I want to state this up front, because I believe it's important. Far from the "Information Wants To Be Free!" rally cry of the pirates, I understand and acknowledge that media and entertainment production is a business. And those businesses have the right to not have their products stolen from them.

II. All technological measures to prevent unauthorized reproduction or distribution of media will ultimately fail.

We all need to acknowledge this as well. Every software copy protection scheme, every cable transmission encryption scheme, every satellite distribution set-top-box authorization scheme, every music anti-ripping scheme has eventually been broken by those who want to copy the media.

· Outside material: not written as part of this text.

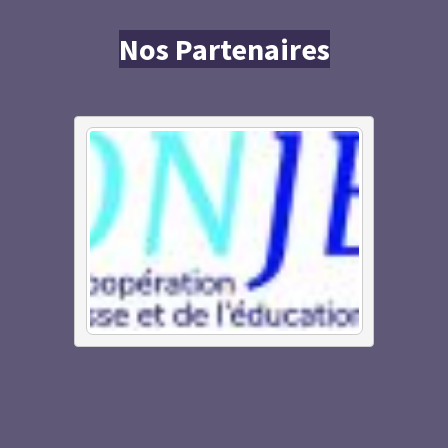
Nos Partenaires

It has happened, it will continue to happen. You cannot present media to a person and yet prevent that person from ultimately being able to reproduce it without your authorization. That is a certainty - almost a law of information, if you will.

So, with these two points acknowledged, all DRM and anti-copying measures come down to this:

What can be done to make illegitimate copying or distribution of media more difficult, without infringing on the legitimate use by the consumer?

That question, my friends, is what the entire DRM side of the media industry does for a living.

The second half of that question is the line that Sony just crossed with the PS3.

Geohot and the PlayStation 3 Hack

A very talented, well known hacker named George Hotz, or "geohot", discovered some bugs in the hardware / firmware implementation of the PS3. These bugs allowed him to write an exploit that provided access to parts of the PS3 hardware that Sony had previously restricted from the OtherOS support. In short, this put the security measures that Sony had implemented to protect their platform and its copy protection schemes at risk.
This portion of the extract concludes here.